Confusing comment for function ExecParallelEstimate

Started by Wu, Feiover 6 years ago8 messages
#1Wu, Fei
wufei.fnst@cn.fujitsu.com

Hi, all
Lately I was researching Parallelism of Postgres 10.7(and it is same in all version), and I was confused when reading the comment of function ExecParallelEstimate :
(in src/backend/executor/execParallel.c)
----------------------------------------------

* While we're at it, count the number of PlanState nodes in the tree, so
* we know how many SharedPlanStateInstrumentation structures we need.
static bool
ExecParallelEstimate(PlanState *planstate, ExecParallelEstimateContext *e)
----------------------------------------------

The structure SharedPlanStateInstrumentation is not exists at all.
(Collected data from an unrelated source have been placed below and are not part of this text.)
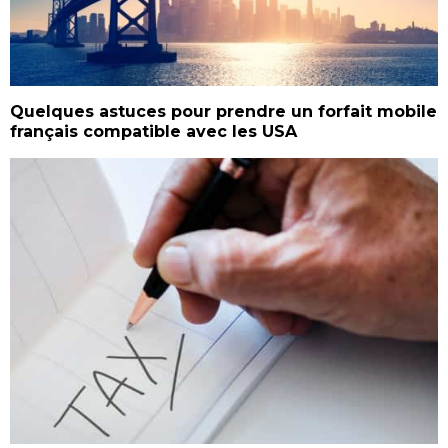
Quelques astuces pour prendre un forfait mobile
français compatible avec les USA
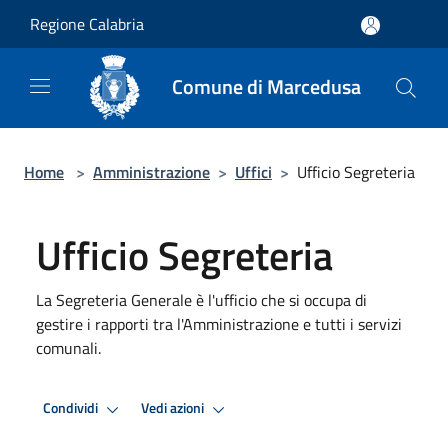
Salta al contenuto principale
Regione Calabria
Comune di Marcedusa
Home
>
Amministrazione
>
Uffici
>
Ufficio Segreteria
Ufficio Segreteria
La Segreteria Generale è l'ufficio che si occupa di
gestire i rapporti tra l'Amministrazione e tutti i servizi
comunali.
Condividi
Vedi azioni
And I noticed that the so called “SharedPlanStateInstrumentation”
maybe is the structure instrumentation now, which is used for storing information of planstate in parallelism. The function count the number
of planState nodes and stored it in ExecParallelEstimateContext-> nnodes ,then use it to Estimate space for instrumentation structure in
function ExecInitParallelPlan.

So, I think the comment is out of date now, isn’t it?

Maybe we can modified this piece of comment from “SharedPlanStateInstrumentation” to “instrumentation” for clear

--
Best Regards
-----------------------------------------------------
Wu Fei
Development Department II
Software Division III
Nanjing Fujitsu Nanda Software Tech. Co., Ltd.(FNST)
ADDR.: No.6 Wenzhu Road, Software Avenue,
Nanjing, 210012, China
TEL : +86+25-86630566-9356
COINS: 7998-9356
FAX: +86+25-83317685
MAIL:wufei.fnst@cn.fujitsu.com
http://www.fujitsu.com/cn/fnst/
---------------------------------------------------

#2Amit Kapila
amit.kapila16@gmail.com
In reply to: Wu, Fei (#1)
Re: Confusing comment for function ExecParallelEstimate

On Wed, Jun 5, 2019 at 9:24 AM Wu, Fei <wufei.fnst@cn.fujitsu.com> wrote:

Hi, all

Lately I was researching Parallelism of Postgres 10.7(and it is same in all version), and I was confused when reading the comment of function ExecParallelEstimate :

(in src/backend/executor/execParallel.c)

----------------------------------------------

* While we're at it, count the number of PlanState nodes in the tree, so

* we know how many SharedPlanStateInstrumentation structures we need.

static bool

ExecParallelEstimate(PlanState *planstate, ExecParallelEstimateContext *e)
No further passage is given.